L’articulation de la lutte contre la LUC a clairement montré qu’« ici personne n’est mort, personne ne dort », a déclaré García. « Nous sommes déterminées à créer de la résistance tant que nous avons des gouvernements qui promeuvent des mesures pour les grandes minorités et non pour les grandes majorités ». Avec la LUC, « il y a vraiment peu de familles et d’individus qui sont favorisés, mais ce sont de puissantes minorités », ajoute-t-elle.

Le référendum

Entre une signature et une autre, les activités dans les quartiers n’ont pas cessé d’avoir lieu : kiosques d’information, échanges, ateliers et présentations. Des milliers de personnes sont sorties se battre pour leurs droits. « Le vote est une autre forme de démocratie, mais la liberté d’expression, la mobilisation dans la rue, l’accès aux moyens de communications sont également des façons d’exercer la démocratie et d’être citoyenne et citoyen », a déclaré García.

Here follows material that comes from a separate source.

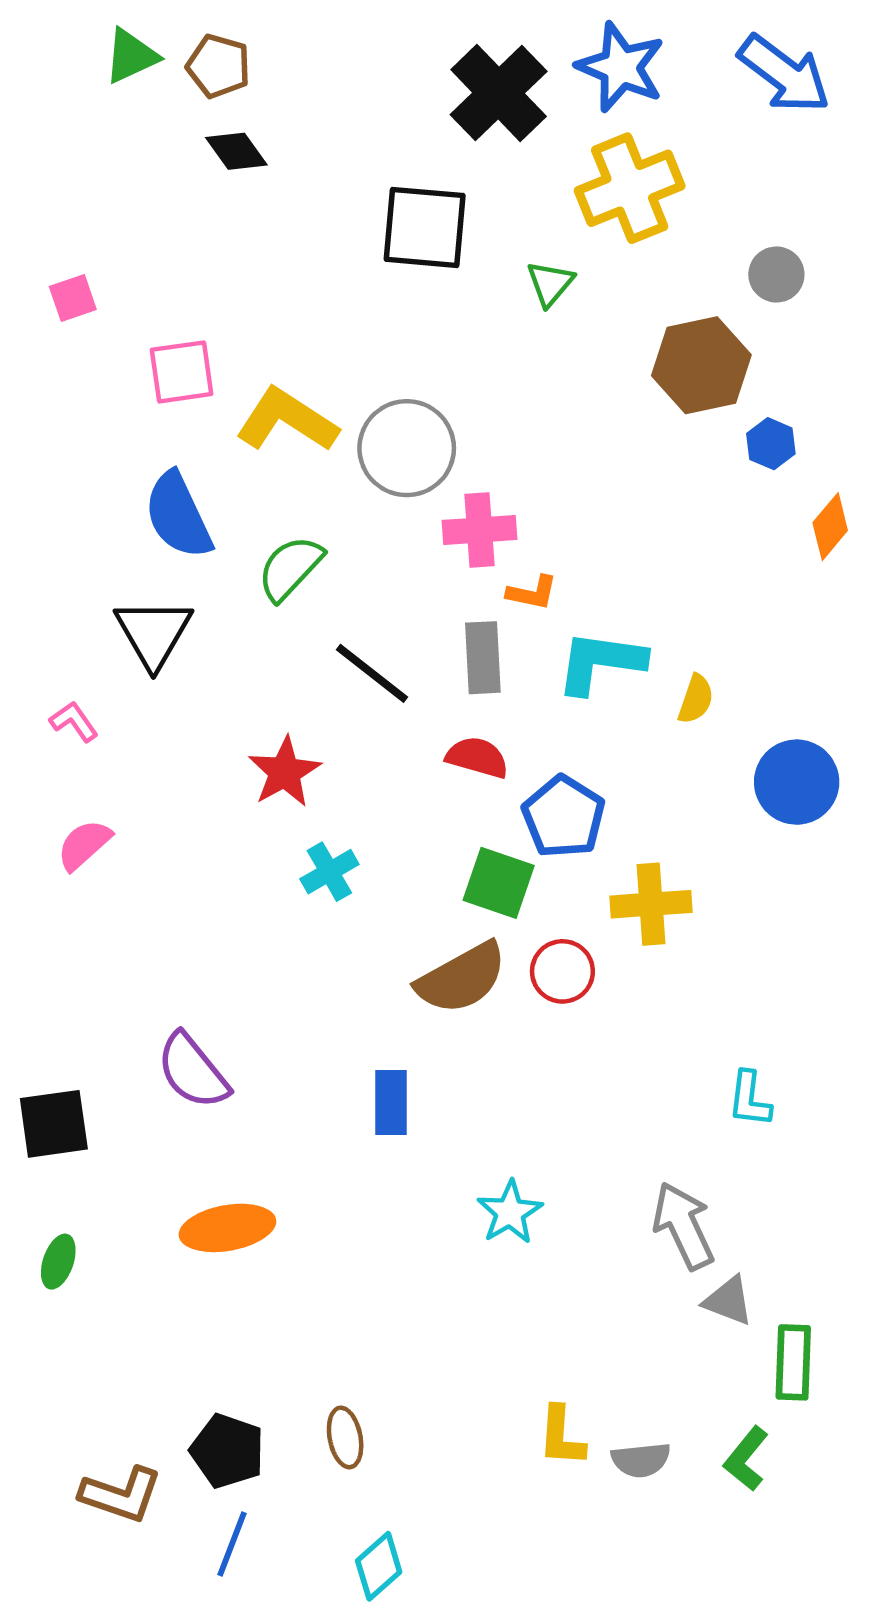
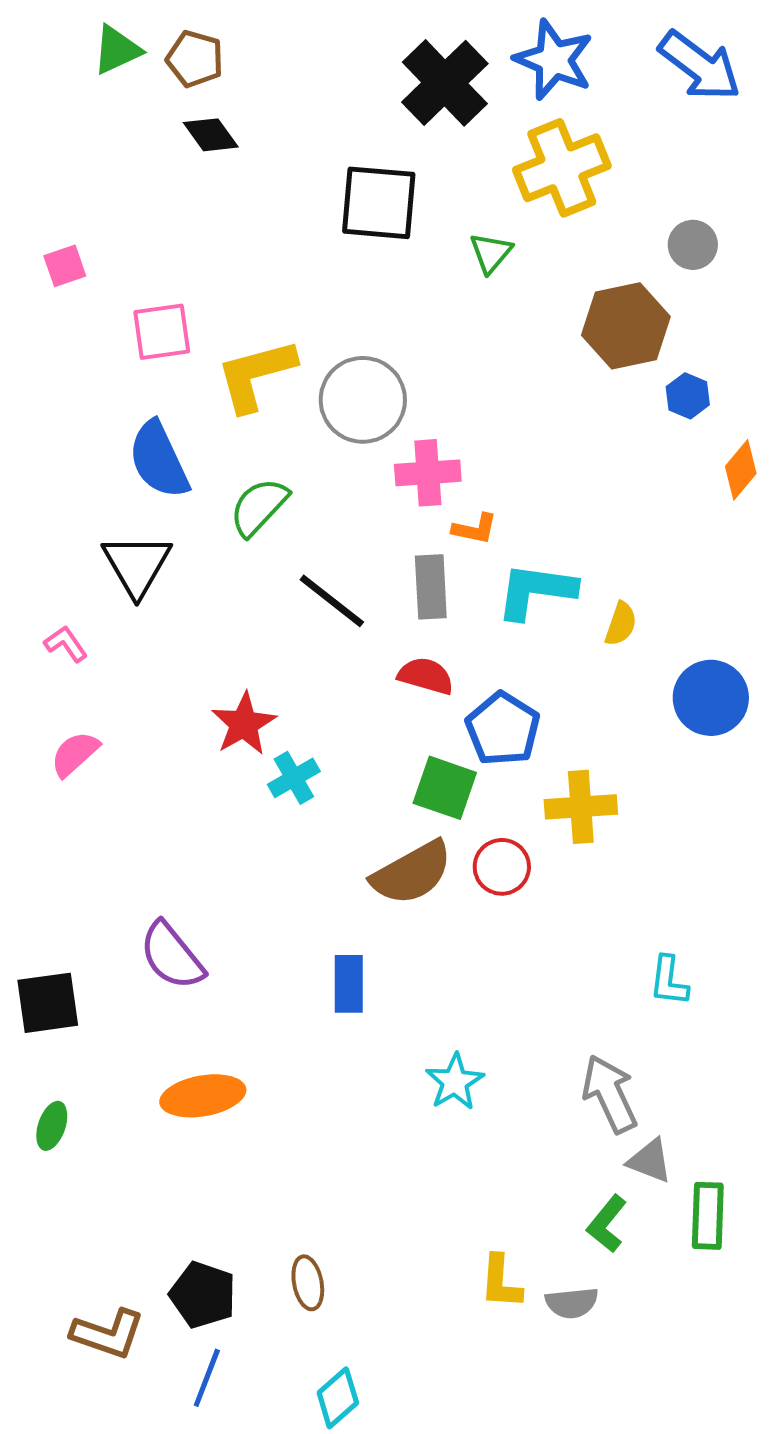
yellow L-shape: (287, 420) -> (256, 375), turned -48
red star: (285, 772) -> (244, 724), moved
green L-shape: (746, 1459) -> (607, 1224), moved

Le 8 juillet 2021, près de 800 000 signatures ont été remises au Tribunal électoral, soit plus de 25% du nombre minimum requis pour pouvoir demander un référendum dans le pays. Ce vote est obligatoire et il est nécessaire d’avoir 50,01% de votes valides pour obtenir l’abrogation d’une loi. Dans ce cas, ceux qui choisissent de soutenir l’abrogation des 135 articles doivent voter « oui » et ceux qui souhaitent que la LUC demeure telle quelle doivent voter « non ».

Les 135 articles

La LUC « n’est pas populaire et ne donne pas plus de garanties de droits à la population ; c’est exactement le contraire et elle est basée sur la méconnaissance des citoyens, sur de la désinformation », a déclaré la syndicaliste. Elle a également déclaré que « le rôle qu’ont joué de nombreux médias ainsi que le gouvernement a été de ne pas informer clairement ou de le faire passer inaperçu et que les gens ne sachent pas pour quoi voter. »

Dès que le référendum a été approuvé, la Commission nationale pour le OUI a été formée, composée de plus d’une centaine d’organisations sociales et politiques.

Dans cette dernière partie de la campagne, l’Intersociale féministe continue de miser sur la transversalité de la perspective féministe dans la critique des 135 articles à abroger, en particulier ceux qui ont trait à la sécurité publique et au droit au logement.

Car « lorsque les politiques publiques n’ont pas de perspective de genre, lorsqu’elles ne prennent pas en compte les impacts spécifiques, une vision « neutre » se met en place et qui, loin d’être anodine, augmente et ne combat pas les inégalités », a déclaré Caggiano.

En cas de critique d’articles relatifs à la sécurité, l’Intersociale féministe a averti dès le début que l’augmentation des sanctions pour le petit trafic de drogue aurait des conséquences immédiates sur la vie des femmes pauvres, « dont le rôle au sein des petits réseaux de trafic n’est pas une option, mais en raison de leurs propres conditions de précarité générale de vie ». Au cours de la première année de mise en œuvre de la LUC, la privation de liberté a augmenté de façon exponentielle et le nombre de femmes arrêtées pour petit trafic est passé de 30 % à 78 % de la population carcérale féminine totale.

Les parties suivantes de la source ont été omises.